This study has reported on the transition of migrant workers from Mexico into the U.S. labor market. The data for the study were obtained through interviews of migrants applying for the matrícula consular, an identity document issued by Mexican diplomatic missions. Many of the respondents have been in the U.S. for less than five years and most of these new arrivals lack a U.S. government-issued ID. Thus, the survey data provide a unique look at the economic background and status of migrants from Mexico who are believed to be in the U.S. without authorization.
Open unemployment does not appear to be the primary reason why large numbers of migrants are leaving Mexico for the U.S. with or without authorization.

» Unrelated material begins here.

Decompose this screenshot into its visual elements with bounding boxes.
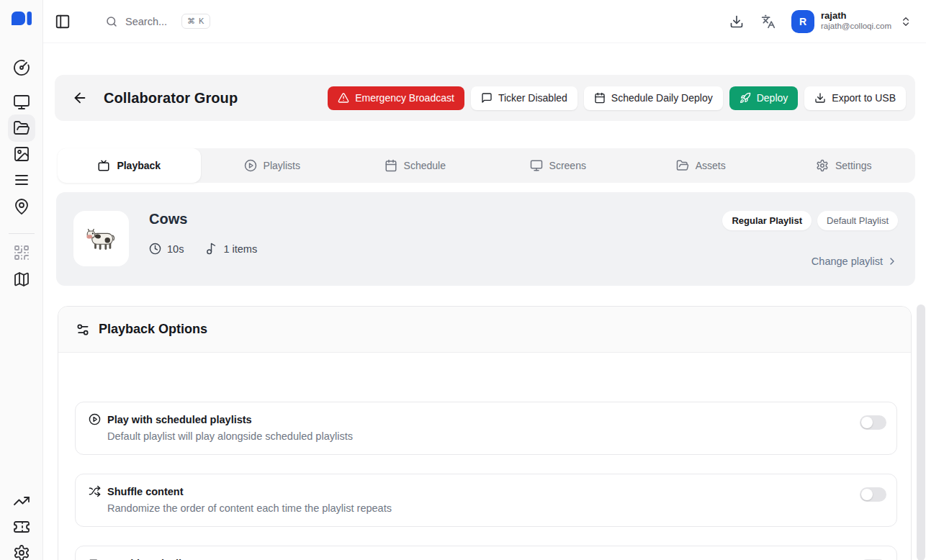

To the extent that lack of work is a factor in the decision to migrate, it is more likely that underemployment, not unemployment, is the main reason. Only five percent of the survey respondents who had entered the U.S. within the past two years were unemployed before they left Mexico. The migrant workers also share the education and industry characteristics of the labor force in Mexico. Overall, the economic background of these migrants indicates they are drawn not from the fringes but from the heart of Mexico’s labor force.

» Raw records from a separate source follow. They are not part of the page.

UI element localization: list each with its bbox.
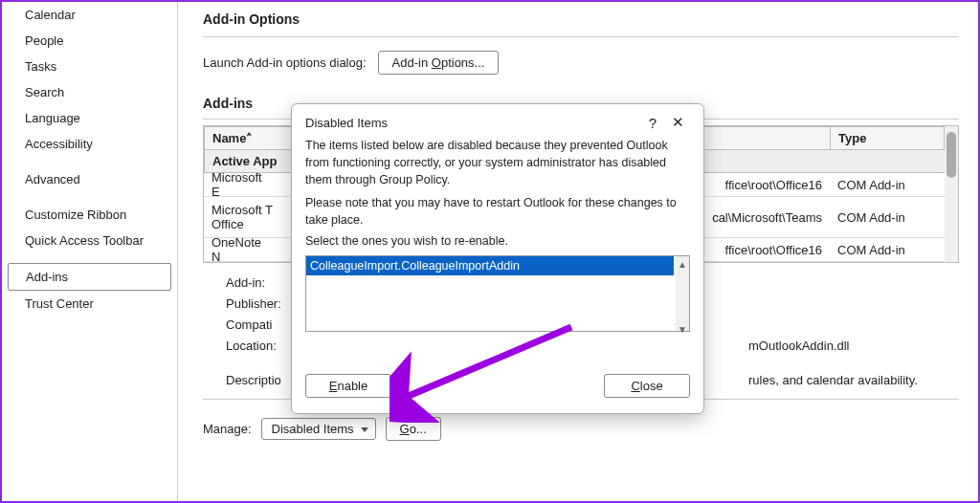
- section-title-addin-options: Add-in Options: [203, 6, 959, 37]
- dialog-text-3: Select the ones you wish to re-enable.: [305, 232, 690, 250]
- options-sidebar: Calendar People Tasks Search Language Ac…: [2, 2, 178, 501]
- sidebar-item-calendar[interactable]: Calendar: [2, 2, 177, 28]
- scroll-up-icon[interactable]: ▲: [678, 256, 687, 266]
- sidebar-item-tasks[interactable]: Tasks: [2, 54, 177, 79]
- dialog-text-2: Please note that you may have to restart…: [305, 194, 690, 229]
- disabled-items-listbox[interactable]: ColleagueImport.ColleagueImportAddin ▲ ▼: [305, 255, 690, 332]
- sidebar-item-language[interactable]: Language: [2, 105, 177, 131]
- disabled-items-dialog: Disabled Items ? ✕ The items listed belo…: [291, 103, 704, 414]
- sidebar-item-advanced[interactable]: Advanced: [2, 166, 177, 192]
- sidebar-item-accessibility[interactable]: Accessibility: [2, 131, 177, 157]
- addin-options-button[interactable]: Add-in Options...: [378, 51, 500, 75]
- dialog-title: Disabled Items: [305, 116, 640, 130]
- launch-label: Launch Add-in options dialog:: [203, 55, 367, 70]
- close-button[interactable]: Close: [604, 374, 690, 398]
- list-item-selected[interactable]: ColleagueImport.ColleagueImportAddin: [306, 256, 674, 275]
- scroll-down-icon[interactable]: ▼: [678, 321, 687, 331]
- detail-location-value: mOutlookAddin.dll: [748, 336, 850, 357]
- sidebar-item-customize-ribbon[interactable]: Customize Ribbon: [2, 202, 177, 228]
- sidebar-item-search[interactable]: Search: [2, 79, 177, 105]
- detail-description-value: rules, and calendar availability.: [748, 370, 918, 391]
- sidebar-item-trust-center[interactable]: Trust Center: [2, 291, 177, 317]
- manage-select[interactable]: Disabled Items: [261, 418, 376, 440]
- dialog-text-1: The items listed below are disabled beca…: [305, 137, 690, 188]
- cell-name: Microsoft E: [204, 173, 280, 196]
- table-header-type[interactable]: Type: [830, 126, 945, 150]
- enable-button[interactable]: Enable: [305, 374, 391, 398]
- sidebar-item-addins[interactable]: Add-ins: [8, 263, 171, 291]
- close-icon[interactable]: ✕: [665, 114, 690, 131]
- help-button[interactable]: ?: [640, 115, 665, 131]
- table-scrollbar[interactable]: [945, 126, 958, 262]
- go-button[interactable]: Go...: [386, 417, 441, 441]
- cell-name: OneNote N: [204, 238, 280, 261]
- sidebar-item-people[interactable]: People: [2, 28, 177, 54]
- scrollbar-thumb[interactable]: [947, 132, 956, 178]
- manage-label: Manage:: [203, 422, 252, 436]
- cell-type: COM Add-in: [830, 238, 945, 261]
- cell-name: Microsoft T Office: [204, 197, 280, 237]
- sidebar-item-qat[interactable]: Quick Access Toolbar: [2, 228, 177, 253]
- cell-type: COM Add-in: [830, 197, 945, 237]
- cell-type: COM Add-in: [830, 173, 945, 196]
- listbox-scrollbar[interactable]: ▲ ▼: [676, 256, 689, 331]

Extensive family and social networks help migrants find employment in the U.S. Unemployment among survey respondents is found to plunge rapidly within six months of arrival in the U.S. The fact that most of these workers lack a U.S. government-issued ID does not appear to be a hindrance in finding work. Many also successfully make transitions into new jobs in new industries for them. The low level of unemployment among migrant workers from Mexico points to a high level of demand for their services, and the strongest demand appears to be in agriculture, hospitality, construction and manufacturing. These four industries are the destination for about two-thirds of migrants responding to the survey regardless of their background in Mexico or year of arrival.

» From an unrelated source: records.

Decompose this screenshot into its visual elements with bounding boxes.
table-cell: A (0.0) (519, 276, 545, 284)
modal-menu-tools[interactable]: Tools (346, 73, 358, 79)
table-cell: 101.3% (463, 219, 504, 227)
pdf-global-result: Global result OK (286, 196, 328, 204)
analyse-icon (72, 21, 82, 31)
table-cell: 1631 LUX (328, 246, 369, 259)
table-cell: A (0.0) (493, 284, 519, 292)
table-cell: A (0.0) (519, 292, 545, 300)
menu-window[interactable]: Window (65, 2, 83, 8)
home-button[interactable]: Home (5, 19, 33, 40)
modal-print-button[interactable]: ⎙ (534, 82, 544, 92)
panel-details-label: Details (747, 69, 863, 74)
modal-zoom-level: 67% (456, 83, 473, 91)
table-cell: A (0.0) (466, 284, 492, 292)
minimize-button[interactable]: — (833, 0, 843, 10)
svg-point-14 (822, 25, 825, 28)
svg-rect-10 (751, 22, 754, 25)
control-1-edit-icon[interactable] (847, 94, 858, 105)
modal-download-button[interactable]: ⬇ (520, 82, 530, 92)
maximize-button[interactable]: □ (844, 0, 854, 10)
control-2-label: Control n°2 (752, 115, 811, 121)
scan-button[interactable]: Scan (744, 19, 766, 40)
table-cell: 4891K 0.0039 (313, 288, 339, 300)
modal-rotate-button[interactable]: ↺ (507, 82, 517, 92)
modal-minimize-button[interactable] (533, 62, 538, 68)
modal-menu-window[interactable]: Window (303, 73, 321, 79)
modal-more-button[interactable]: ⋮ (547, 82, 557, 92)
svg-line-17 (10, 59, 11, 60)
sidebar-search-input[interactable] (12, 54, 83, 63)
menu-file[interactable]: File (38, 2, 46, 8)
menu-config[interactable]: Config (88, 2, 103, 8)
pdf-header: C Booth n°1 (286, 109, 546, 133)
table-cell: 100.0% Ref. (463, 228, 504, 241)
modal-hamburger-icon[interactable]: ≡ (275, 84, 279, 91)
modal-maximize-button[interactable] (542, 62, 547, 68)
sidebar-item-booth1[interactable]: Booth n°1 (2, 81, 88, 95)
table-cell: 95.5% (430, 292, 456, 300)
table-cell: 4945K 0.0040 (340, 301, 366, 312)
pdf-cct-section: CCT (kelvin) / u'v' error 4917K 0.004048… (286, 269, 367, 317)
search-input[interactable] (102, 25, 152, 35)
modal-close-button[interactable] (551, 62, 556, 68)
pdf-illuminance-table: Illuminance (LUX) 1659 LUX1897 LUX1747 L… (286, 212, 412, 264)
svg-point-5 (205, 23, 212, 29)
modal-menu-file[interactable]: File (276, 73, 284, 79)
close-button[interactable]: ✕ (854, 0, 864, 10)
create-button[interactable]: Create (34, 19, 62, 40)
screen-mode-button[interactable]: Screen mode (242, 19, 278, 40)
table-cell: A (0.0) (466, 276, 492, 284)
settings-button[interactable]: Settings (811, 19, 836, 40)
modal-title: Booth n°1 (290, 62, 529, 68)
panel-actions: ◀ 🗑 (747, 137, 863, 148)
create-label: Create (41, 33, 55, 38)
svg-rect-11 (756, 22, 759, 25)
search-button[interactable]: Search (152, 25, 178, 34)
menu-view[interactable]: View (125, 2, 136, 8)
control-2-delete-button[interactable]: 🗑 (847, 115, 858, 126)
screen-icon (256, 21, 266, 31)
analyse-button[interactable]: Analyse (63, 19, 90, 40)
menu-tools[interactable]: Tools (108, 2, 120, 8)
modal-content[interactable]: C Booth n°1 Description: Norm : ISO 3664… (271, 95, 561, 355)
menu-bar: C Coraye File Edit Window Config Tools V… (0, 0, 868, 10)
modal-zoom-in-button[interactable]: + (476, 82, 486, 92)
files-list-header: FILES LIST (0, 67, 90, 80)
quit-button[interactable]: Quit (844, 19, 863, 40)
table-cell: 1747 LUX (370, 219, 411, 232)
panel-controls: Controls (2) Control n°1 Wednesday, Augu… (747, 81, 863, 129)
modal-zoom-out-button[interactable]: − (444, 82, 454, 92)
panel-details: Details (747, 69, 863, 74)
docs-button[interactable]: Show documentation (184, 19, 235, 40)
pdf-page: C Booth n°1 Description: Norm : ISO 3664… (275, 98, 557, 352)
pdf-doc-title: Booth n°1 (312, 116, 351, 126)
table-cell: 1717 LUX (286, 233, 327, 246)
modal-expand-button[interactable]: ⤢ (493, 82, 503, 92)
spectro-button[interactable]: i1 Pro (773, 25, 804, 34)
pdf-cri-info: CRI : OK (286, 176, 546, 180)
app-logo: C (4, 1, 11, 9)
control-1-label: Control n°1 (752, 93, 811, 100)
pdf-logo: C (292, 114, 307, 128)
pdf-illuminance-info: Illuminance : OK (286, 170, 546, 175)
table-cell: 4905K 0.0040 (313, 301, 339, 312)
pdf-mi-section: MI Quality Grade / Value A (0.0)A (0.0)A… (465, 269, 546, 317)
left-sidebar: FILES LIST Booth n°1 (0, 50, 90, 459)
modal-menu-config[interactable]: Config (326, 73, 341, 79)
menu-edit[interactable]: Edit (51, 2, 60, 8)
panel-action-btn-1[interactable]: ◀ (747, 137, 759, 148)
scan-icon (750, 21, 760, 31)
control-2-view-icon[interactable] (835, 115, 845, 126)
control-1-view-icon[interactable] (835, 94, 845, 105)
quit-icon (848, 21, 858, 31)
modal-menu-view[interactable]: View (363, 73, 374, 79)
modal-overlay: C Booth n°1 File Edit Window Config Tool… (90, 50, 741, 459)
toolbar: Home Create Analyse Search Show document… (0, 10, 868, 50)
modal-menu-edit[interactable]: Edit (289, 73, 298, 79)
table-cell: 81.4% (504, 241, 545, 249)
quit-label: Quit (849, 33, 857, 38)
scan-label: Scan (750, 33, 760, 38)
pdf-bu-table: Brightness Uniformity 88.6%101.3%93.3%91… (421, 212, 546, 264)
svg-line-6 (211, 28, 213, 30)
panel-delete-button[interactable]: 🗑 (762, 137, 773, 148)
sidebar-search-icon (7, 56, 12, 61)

The characteristics of Mexican migrants are found to vary over time. The new arrivals are better educated than their predecessors, less likely to have a background in farming, and more likely to have come from different states within Mexico, such as Guerrero, Oaxaca, Puebla and Veracruz. Moreover, Mexican migrants are increasingly finding new areas of settlement in the U.S., such as New York, Atlanta and Raleigh. As a consequence, and in response to local demand, migrant workers are increasingly likely to be hired in the construction and hospitality industries in the U.S.
While survey respondents have been very successful in finding jobs in the U.S., the stability and quality of these jobs is in doubt. Unemployment spells lasting more than a month are not uncommon amongst these migrants and earnings for many are at or below the minimum wage. Workers with especially low wages include those who speak no English and those who do not have a U.S. government issued ID.
The importance of these factors diminishes over time and in combination with the influence of other factors wages of migrant workers increase steadily with years spent in the U.S. However, the possibility of a lengthy unemployment spell barely drops over time with little difference observed between migrants who have been in the U.S. for less than six months and those who entered the U.S. more than 10 years ago.